• _WHAT THE EXERCISE ASKS_: Print every entry word for word, but omit the pictures.

• _LISTED ENTRIES_:
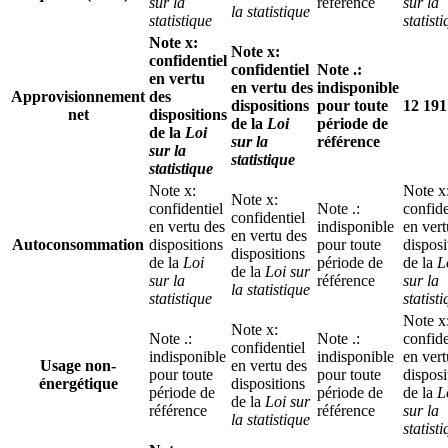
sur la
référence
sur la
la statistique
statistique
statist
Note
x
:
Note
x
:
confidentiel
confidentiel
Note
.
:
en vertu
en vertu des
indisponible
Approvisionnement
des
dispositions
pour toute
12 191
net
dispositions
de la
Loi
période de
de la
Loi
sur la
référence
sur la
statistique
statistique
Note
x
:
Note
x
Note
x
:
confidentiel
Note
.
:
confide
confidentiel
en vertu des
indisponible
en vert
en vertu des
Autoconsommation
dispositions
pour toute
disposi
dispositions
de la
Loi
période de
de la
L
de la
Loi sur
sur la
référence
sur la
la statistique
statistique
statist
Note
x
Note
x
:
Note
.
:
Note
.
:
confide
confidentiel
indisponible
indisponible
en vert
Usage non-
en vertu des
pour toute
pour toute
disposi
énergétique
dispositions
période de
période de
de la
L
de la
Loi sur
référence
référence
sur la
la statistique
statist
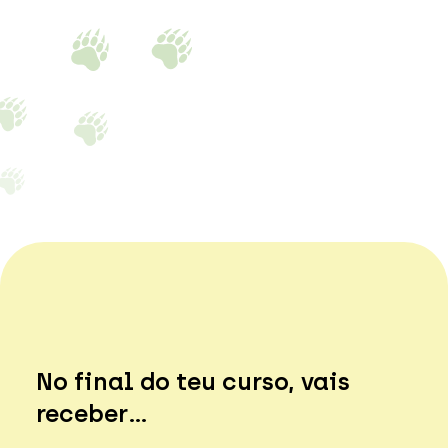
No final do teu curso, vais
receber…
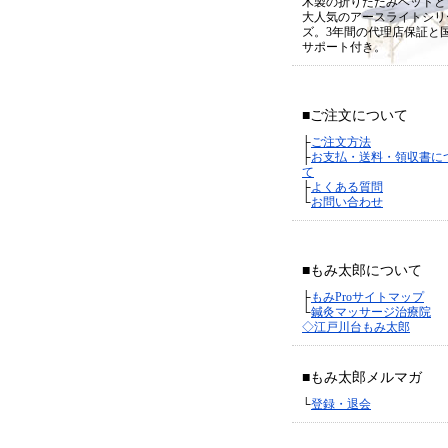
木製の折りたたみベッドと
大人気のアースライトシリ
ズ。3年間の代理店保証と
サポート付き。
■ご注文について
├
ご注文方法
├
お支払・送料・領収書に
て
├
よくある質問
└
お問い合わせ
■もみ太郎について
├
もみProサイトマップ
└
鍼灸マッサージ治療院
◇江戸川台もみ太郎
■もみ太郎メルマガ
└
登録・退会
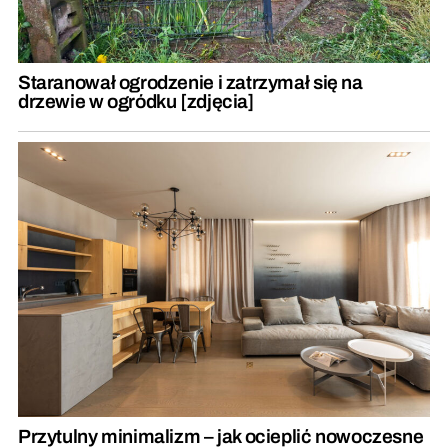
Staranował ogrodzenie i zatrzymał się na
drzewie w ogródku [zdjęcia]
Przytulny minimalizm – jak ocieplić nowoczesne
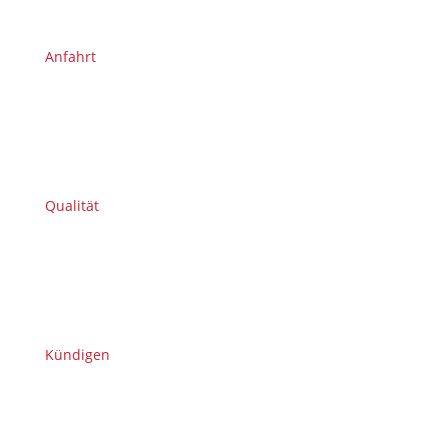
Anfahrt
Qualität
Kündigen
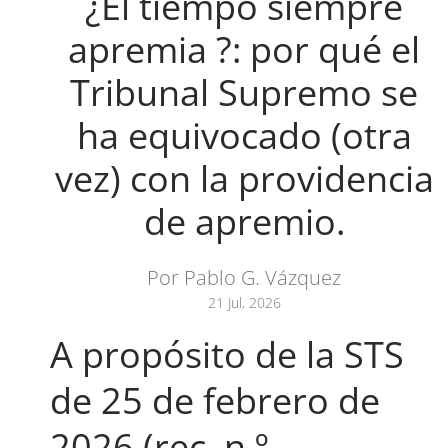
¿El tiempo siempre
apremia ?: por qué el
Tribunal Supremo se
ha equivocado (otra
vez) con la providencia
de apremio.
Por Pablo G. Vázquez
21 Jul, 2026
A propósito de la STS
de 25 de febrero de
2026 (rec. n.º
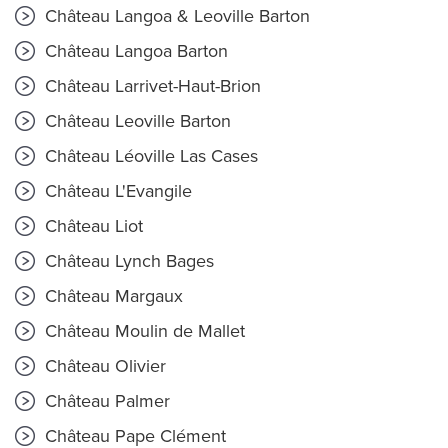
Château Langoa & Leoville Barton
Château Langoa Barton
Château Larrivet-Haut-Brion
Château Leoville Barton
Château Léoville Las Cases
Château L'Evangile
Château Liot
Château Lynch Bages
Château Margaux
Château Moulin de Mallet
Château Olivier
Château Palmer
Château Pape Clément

• _OUTPUT FOR THIS EXERCISE_:
sur la
référence
sur la
la statistique
statistique
statist
Note
x
:
Note
x
:
confidentiel
confidentiel
Note
.
:
en vertu
en vertu des
indisponible
Approvisionnement
des
dispositions
pour toute
12 191
net
dispositions
de la
Loi
période de
de la
Loi
sur la
référence
sur la
statistique
statistique
Note
x
:
Note
x
Note
x
:
confidentiel
Note
.
:
confide
confidentiel
en vertu des
indisponible
en vert
en vertu des
Autoconsommation
dispositions
pour toute
disposi
dispositions
de la
Loi
période de
de la
L
de la
Loi sur
sur la
référence
sur la
la statistique
statistique
statist
Note
x
Note
x
:
Note
.
:
Note
.
:
confide
confidentiel
indisponible
indisponible
en vert
Usage non-
en vertu des
pour toute
pour toute
disposi
énergétique
dispositions
période de
période de
de la
L
de la
Loi sur
référence
référence
sur la
la statistique
statist
No final do teu curso, vais
receber…
木製の折りたたみベッドと
大人気のアースライトシリ
ズ。3年間の代理店保証と
サポート付き。
■ご注文について
├
ご注文方法
├
お支払・送料・領収書に
て
├
よくある質問
└
お問い合わせ
■もみ太郎について
├
もみProサイトマップ
└
鍼灸マッサージ治療院
◇江戸川台もみ太郎
■もみ太郎メルマガ
└
登録・退会
Staranował ogrodzenie i zatrzymał się na
drzewie w ogródku [zdjęcia]
Przytulny minimalizm – jak ocieplić nowoczesne
Anfahrt
Qualität
Kündigen
¿El tiempo siempre
apremia ?: por qué el
Tribunal Supremo se
ha equivocado (otra
vez) con la providencia
de apremio.
Por Pablo G. Vázquez
21 Jul, 2026
A propósito de la STS
de 25 de febrero de
2026 (rec. n.º
Château Langoa & Leoville Barton
Château Langoa Barton
Château Larrivet-Haut-Brion
Château Leoville Barton
Château Léoville Las Cases
Château L'Evangile
Château Liot
Château Lynch Bages
Château Margaux
Château Moulin de Mallet
Château Olivier
Château Palmer
Château Pape Clément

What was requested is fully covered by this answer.